Big Tobacco sponsors content on reputable news sites
To appear more credible, tobacco companies place their names and narratives in news outlets popular with policymakers around the world. They do this by paying to publish or sponsor content, often in the form of advertorials. These articles are designed to look like regular editorial content, and are sometimes on topics seemingly unrelated to tobacco, such as science or innovation.
For example, Philip Morris International (PMI), one of the world’s largest cigarette makers, has sponsored content in The New York Times, Americas Quarterly, Politico, Civil Service World, ETHealthworld.com (the online health section of The Economic Times in India) and Reuters. The last two articles featured the same content, but industry funding was only disclosed in the latter.
Much of this sponsored content is designed to influence policy by supporting the industry’s messages about products like e-cigarettes and heated tobacco products (HTPs). In Switzerland, for example, where HTP taxation is under debate, the Swiss Association for Tobacco Control identified PMI-sponsored content on popular sites including Le Temps, Neue Zürcher Zeitung, Blue News and Blick. All of this content casts PMI or its HTPs, e-cigarettes and nicotine pouches in a positive light.
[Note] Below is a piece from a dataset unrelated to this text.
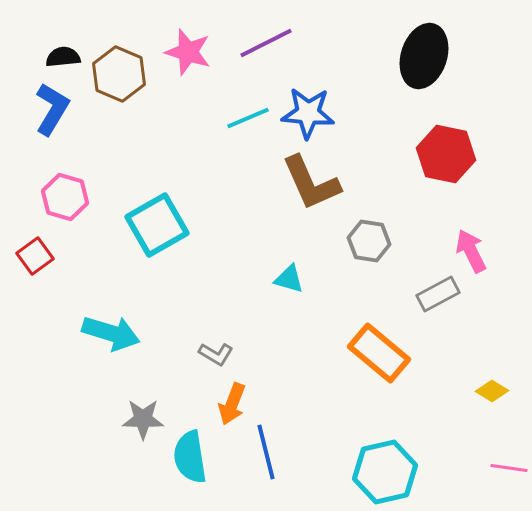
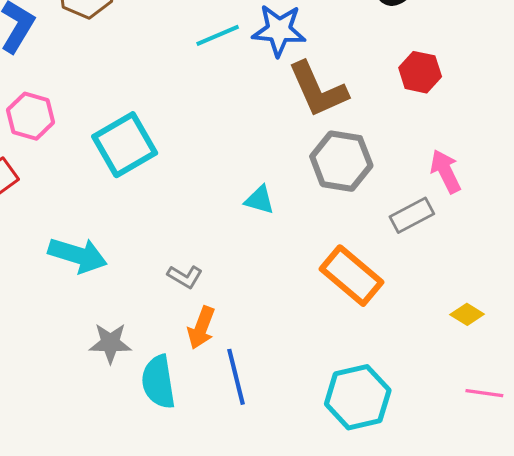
red hexagon: (446, 154) -> (420, 72), size x0.7
brown L-shape: (311, 183) -> (318, 90), moved
gray hexagon: (369, 241) -> (341, 161), size x1.4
Because sponsored content is designed to look like independent editorial content, readers, and even the people interviewed for these articles, may not realize it’s coming from the tobacco industry. Two Massachusetts Institute of Technology professors said it was not clear to them that the articles they were being interviewed for were linked to Philip Morris, and requested that the Boston Globe remove their comments from the articles.
This industry-sponsored content isn’t harmless. Researchers from the Stanford University School of Medicine have called these advertorials “thinly veiled brand promotions” that “convey deceptive, factually inaccurate messaging” and that seek to influence policymakers to support regulations favorable to the tobacco industry’s business. Despite what these advertorials often say, the industry isn’t motivated by health or “innovation,” it’s motivated by profit.